The RCAF - the world's longest standing April Fools' joke?  Who'd have thunk it...

MM


----------



## SupersonicMax (1 Apr 2018)

Actually, the RAF wins that title.


----------



## Mike Bobbitt (1 Apr 2018)

Good news, the licensing dispute was resolved. Turns there was a minor loophole that would have allowed the Army and Navy to use the same hotel booking standards as the Air Force, and as DND does not have the budget to support that, the contract was terminated.

Back to the old green. And wow, I really need to do some work on that light blue colour scheme.


----------



## Kat Stevens (1 Apr 2018)

Whew, thank gawd for last minute negotiations. My eyes were starting to burn.


----------



## kratz (1 Apr 2018)

[quote author=Mike Bobbitt]
Back to the old green. And wow, I really need to do some work on that light blue colour scheme.
[/quote]

It's an easy fix, just use the RCN colour scheme.


----------



## Eye In The Sky (1 Apr 2018)

kratz said:
			
		

> It's an easy fix, just use the RCN colour scheme.

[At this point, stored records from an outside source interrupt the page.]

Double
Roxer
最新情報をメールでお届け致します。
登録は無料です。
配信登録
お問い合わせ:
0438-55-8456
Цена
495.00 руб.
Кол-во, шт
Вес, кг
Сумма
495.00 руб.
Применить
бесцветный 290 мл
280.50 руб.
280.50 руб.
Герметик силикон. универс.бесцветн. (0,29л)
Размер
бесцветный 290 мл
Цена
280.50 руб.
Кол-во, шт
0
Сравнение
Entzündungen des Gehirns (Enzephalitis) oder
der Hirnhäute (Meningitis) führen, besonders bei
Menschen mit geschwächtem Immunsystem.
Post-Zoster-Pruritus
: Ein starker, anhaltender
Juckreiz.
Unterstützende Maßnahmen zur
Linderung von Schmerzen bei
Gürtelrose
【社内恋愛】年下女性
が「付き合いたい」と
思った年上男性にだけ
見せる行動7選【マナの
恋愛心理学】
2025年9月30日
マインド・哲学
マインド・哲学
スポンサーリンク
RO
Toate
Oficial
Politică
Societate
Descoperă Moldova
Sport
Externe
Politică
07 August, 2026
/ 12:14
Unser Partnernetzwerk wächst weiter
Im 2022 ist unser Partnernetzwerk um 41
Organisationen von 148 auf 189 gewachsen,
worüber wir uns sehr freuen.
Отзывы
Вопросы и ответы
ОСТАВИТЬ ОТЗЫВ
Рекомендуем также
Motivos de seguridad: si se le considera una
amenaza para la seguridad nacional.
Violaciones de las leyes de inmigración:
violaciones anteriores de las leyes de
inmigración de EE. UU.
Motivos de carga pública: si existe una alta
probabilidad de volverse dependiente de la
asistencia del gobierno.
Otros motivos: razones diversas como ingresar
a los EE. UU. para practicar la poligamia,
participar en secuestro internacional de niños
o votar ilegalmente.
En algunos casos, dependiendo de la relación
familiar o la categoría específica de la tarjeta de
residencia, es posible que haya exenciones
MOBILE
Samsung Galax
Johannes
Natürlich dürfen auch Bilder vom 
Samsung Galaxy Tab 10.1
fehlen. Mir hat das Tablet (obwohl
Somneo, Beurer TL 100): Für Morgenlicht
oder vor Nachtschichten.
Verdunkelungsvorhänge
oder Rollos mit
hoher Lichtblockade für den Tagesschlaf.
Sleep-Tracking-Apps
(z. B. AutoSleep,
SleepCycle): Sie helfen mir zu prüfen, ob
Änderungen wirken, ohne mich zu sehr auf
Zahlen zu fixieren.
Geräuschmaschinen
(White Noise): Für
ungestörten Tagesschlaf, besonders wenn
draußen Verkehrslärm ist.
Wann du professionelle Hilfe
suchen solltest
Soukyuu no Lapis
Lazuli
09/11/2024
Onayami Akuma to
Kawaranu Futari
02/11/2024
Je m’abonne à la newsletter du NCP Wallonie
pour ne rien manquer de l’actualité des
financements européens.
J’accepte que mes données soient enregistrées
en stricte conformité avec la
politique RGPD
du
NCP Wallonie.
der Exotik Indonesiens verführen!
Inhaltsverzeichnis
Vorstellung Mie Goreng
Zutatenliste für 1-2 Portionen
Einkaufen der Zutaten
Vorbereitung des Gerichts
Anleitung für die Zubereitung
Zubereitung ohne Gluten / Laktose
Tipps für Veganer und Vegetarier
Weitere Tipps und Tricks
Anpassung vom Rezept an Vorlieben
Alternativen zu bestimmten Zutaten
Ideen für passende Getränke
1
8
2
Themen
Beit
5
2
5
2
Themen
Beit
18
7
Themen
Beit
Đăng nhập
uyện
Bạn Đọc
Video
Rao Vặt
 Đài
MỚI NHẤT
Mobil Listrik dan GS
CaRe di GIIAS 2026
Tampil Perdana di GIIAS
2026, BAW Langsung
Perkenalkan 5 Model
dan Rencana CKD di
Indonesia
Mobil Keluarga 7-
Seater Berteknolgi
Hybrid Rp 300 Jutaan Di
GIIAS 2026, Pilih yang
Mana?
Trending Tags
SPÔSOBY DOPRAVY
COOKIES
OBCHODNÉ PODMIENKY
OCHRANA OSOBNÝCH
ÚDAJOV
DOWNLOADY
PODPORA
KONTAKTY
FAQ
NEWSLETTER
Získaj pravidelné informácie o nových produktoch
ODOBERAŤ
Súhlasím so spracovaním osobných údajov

We could also adapt the RCN 2018 PT Program!   ;D


----------



## kratz (1 Apr 2018)

Eye In The Sky said:
			
		

> We could also adapt the RCN 2018 PT Program!   ;D



EITS,

50 laps of the ship for you.


----------



## Eye In The Sky (1 Apr 2018)

How about "walk from the cockpit to the Galley 5 times"...that's more my style!  There's food in the galley.   :nod:


----------